This exercise calls for the whole listing to be given again exactly, without images.

== Segment start ==

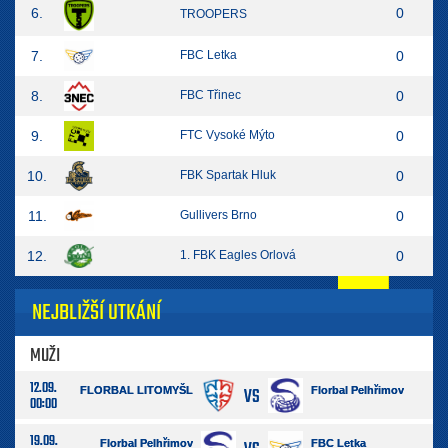
6.
0
TROOPERS
7.
FBC Letka
0
8.
FBC Třinec
0
9.
FTC Vysoké Mýto
0
10.
FBK Spartak Hluk
0
11.
Gullivers Brno
0
12.
1. FBK Eagles Orlová
0
NEJBLIŽŠÍ UTKÁNÍ
MUŽI
12.09.
VS
FLORBAL LITOMYŠL
Florbal Pelhřimov
00:00
19.09.
Florbal Pelhřimov
FBC Letka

== Segment end ==

§ Answer space:
6.
0
TROOPERS
7.
FBC Letka
0
8.
FBC Třinec
0
9.
FTC Vysoké Mýto
0
10.
FBK Spartak Hluk
0
11.
Gullivers Brno
0
12.
1. FBK Eagles Orlová
0
NEJBLIŽŠÍ UTKÁNÍ
MUŽI
12.09.
VS
FLORBAL LITOMYŠL
Florbal Pelhřimov
00:00
19.09.
Florbal Pelhřimov
FBC Letka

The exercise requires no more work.